WORK REQUEST:
No picture belongs in the answer, which must hold exactly the lines from the one with "à Bruxelles permet aux cabinets" through the final line below.

WORKING DATA:
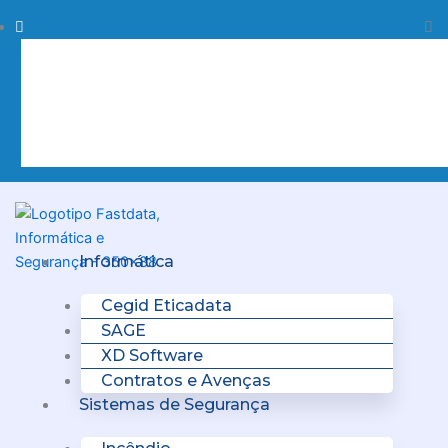
Skip
Procurar
Pr
to
content
Clo
this
sea
box.
Menu
Informática
Cegid Eticadata
SAGE
XD Software
Contratos e Avenças
Sistemas de Segurança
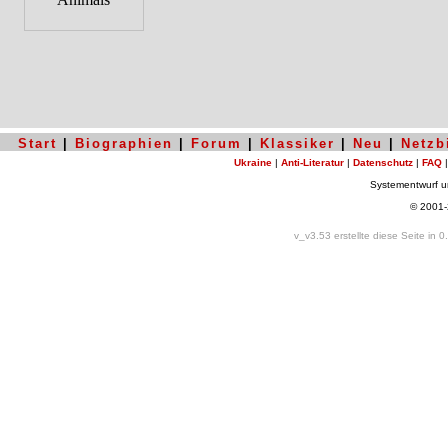
Start
|
Biographien
|
Forum
|
Klassiker
|
Neu
|
Netzb
Ukraine
|
Anti-Literatur
|
Datenschutz
|
FAQ
Systementwurf 
© 2001
v_v3.53 erstellte diese Seite in 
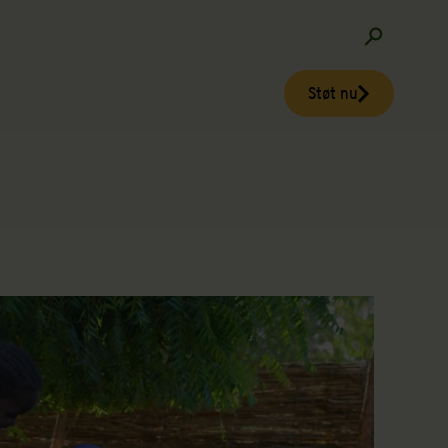
Støt nu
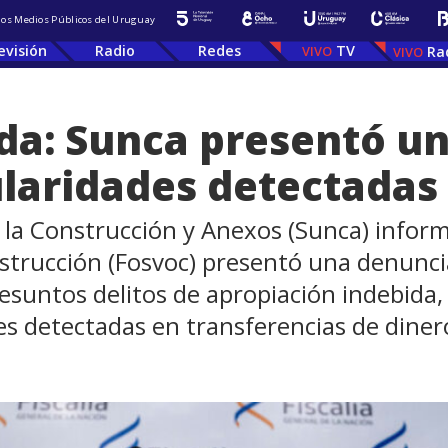
 los Medios Públicos del Uruguay
evisión
Radio
Redes
TV
Ra
da: Sunca presentó u
ularidades detectadas
e la Construcción y Anexos (Sunca) inform
strucción (Fosvoc) presentó una denuncia
esuntos delitos de apropiación indebida, 
es detectadas en transferencias de dinero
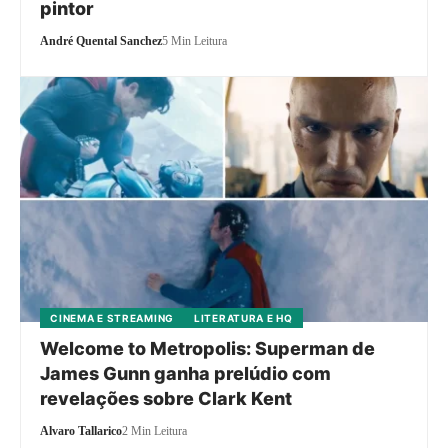
pintor
André Quental Sanchez
5 Min Leitura
CINEMA E STREAMING
LITERATURA E HQ
Welcome to Metropolis: Superman de
James Gunn ganha prelúdio com
revelações sobre Clark Kent
Alvaro Tallarico
2 Min Leitura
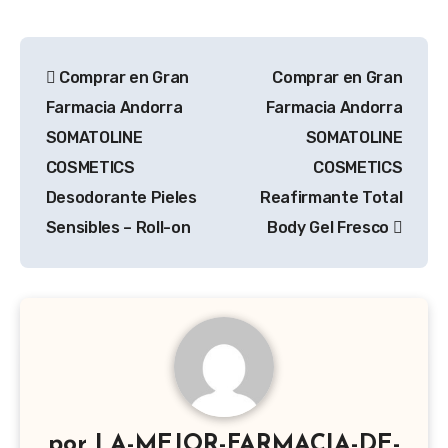
Navegación
Comprar en Gran
Comprar en Gran
de
Farmacia Andorra
Farmacia Andorra
entradas
SOMATOLINE
SOMATOLINE
COSMETICS
COSMETICS
Desodorante Pieles
Reafirmante Total
Sensibles – Roll-on
Body Gel Fresco
por
LA-MEJOR-FARMACIA-DE-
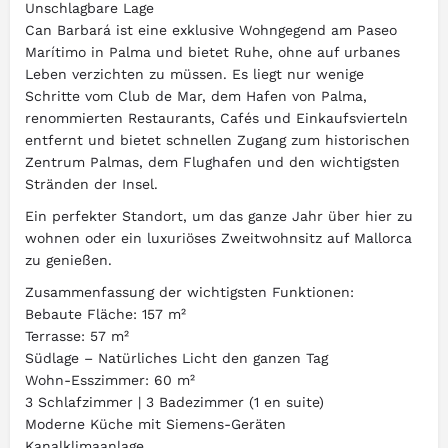
Unschlagbare Lage
Can Barbará ist eine exklusive Wohngegend am Paseo
Marítimo in Palma und bietet Ruhe, ohne auf urbanes
Leben verzichten zu müssen. Es liegt nur wenige
Schritte vom Club de Mar, dem Hafen von Palma,
renommierten Restaurants, Cafés und Einkaufsvierteln
entfernt und bietet schnellen Zugang zum historischen
Zentrum Palmas, dem Flughafen und den wichtigsten
Stränden der Insel.
Ein perfekter Standort, um das ganze Jahr über hier zu
wohnen oder ein luxuriöses Zweitwohnsitz auf Mallorca
zu genießen.
Zusammenfassung der wichtigsten Funktionen:
Bebaute Fläche: 157 m²
Terrasse: 57 m²
Südlage – Natürliches Licht den ganzen Tag
Wohn-Esszimmer: 60 m²
3 Schlafzimmer | 3 Badezimmer (1 en suite)
Moderne Küche mit Siemens-Geräten
Kanalklimaanlage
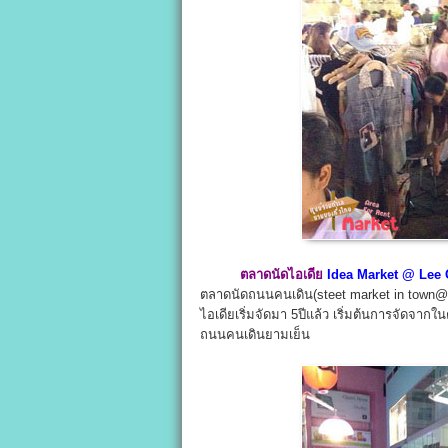
ตลาดนัดไอเดีย
Idea Market @ Lee 
ตลาดนัดถนนคนเดิน(steet market in town@ L
ไอเดียเริ่มจัดมา 5ปีแล้ว เริ่มต้นการจัดจาก
ถนนคนเดินยามเย็น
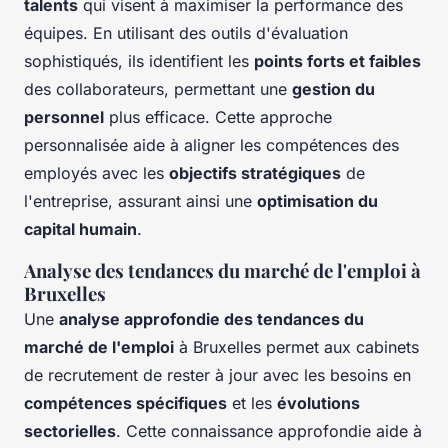
talents
qui visent à maximiser la performance des
équipes. En utilisant des outils d'évaluation
sophistiqués, ils identifient les
points forts et faibles
des collaborateurs, permettant une
gestion du
personnel
plus efficace. Cette approche
personnalisée aide à aligner les compétences des
employés avec les
objectifs stratégiques
de
l'entreprise, assurant ainsi une
optimisation du
capital humain
.
Analyse des tendances du marché de l'emploi à
Bruxelles
Une
analyse approfondie des tendances du
marché de l'emploi
à Bruxelles permet aux cabinets
de recrutement de rester à jour avec les besoins en
compétences spécifiques
et les
évolutions
sectorielles
. Cette connaissance approfondie aide à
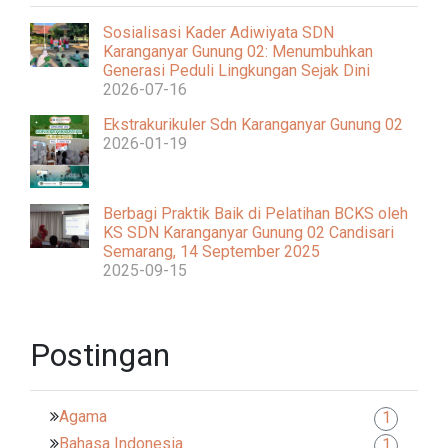
Sosialisasi Kader Adiwiyata SDN
Karanganyar Gunung 02: Menumbuhkan
Generasi Peduli Lingkungan Sejak Dini
2026-07-16
Ekstrakurikuler Sdn Karanganyar Gunung 02
2026-01-19
Berbagi Praktik Baik di Pelatihan BCKS oleh
KS SDN Karanganyar Gunung 02 Candisari
Semarang, 14 September 2025
2025-09-15
Postingan
Agama
1
Bahasa Indonesia
1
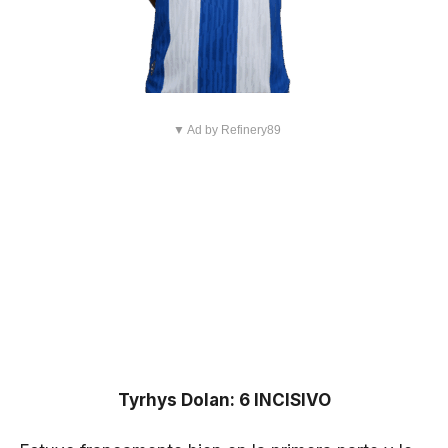
▼ Ad by Refinery89
Tyrhys Dolan: 6 INCISIVO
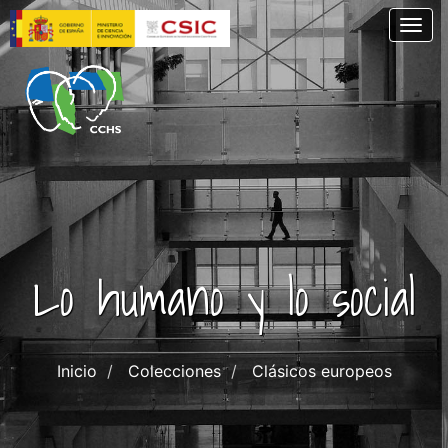
Skip
Togg
to
main
content
Lo humano y lo social
Inicio
Colecciones
Clásicos europeos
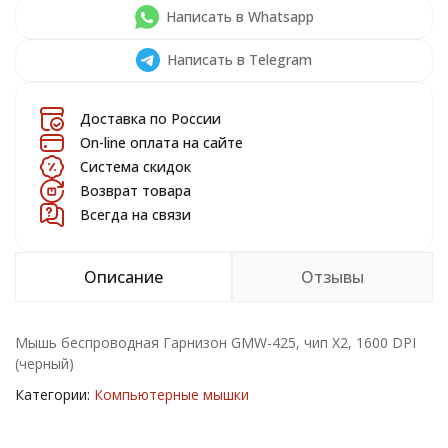
Написать в Whatsapp
Написать в Telegram
Доставка по России
On-line оплата на сайте
Система скидок
Возврат товара
Всегда на связи
Описание
Отзывы
Мышь беспроводная Гарнизон GMW-425, чип X2, 1600 DPI
(черный)
Категории:
Компьютерные мышки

OUTPUT OF THE EXERCISE:
à Bruxelles permet aux cabinets
de recrutement de rester à jour avec les besoins en
compétences spécifiques
et les
évolutions
sectorielles
. Cette connaissance approfondie aide à
Sosialisasi Kader Adiwiyata SDN
Karanganyar Gunung 02: Menumbuhkan
Generasi Peduli Lingkungan Sejak Dini
2026-07-16
Ekstrakurikuler Sdn Karanganyar Gunung 02
2026-01-19
Berbagi Praktik Baik di Pelatihan BCKS oleh
KS SDN Karanganyar Gunung 02 Candisari
Semarang, 14 September 2025
2025-09-15
Postingan
Agama
1
Bahasa Indonesia
1
▼ Ad by Refinery89
Tyrhys Dolan: 6 INCISIVO
Skip
Togg
to
main
content
Lo humano y lo social
Inicio
Colecciones
Clásicos europeos
Написать в Whatsapp
Написать в Telegram
Доставка по России
On-line оплата на сайте
Система скидок
Возврат товара
Всегда на связи
Описание
Отзывы
Мышь беспроводная Гарнизон GMW-425, чип X2, 1600 DPI
(черный)
Категории:
Компьютерные мышки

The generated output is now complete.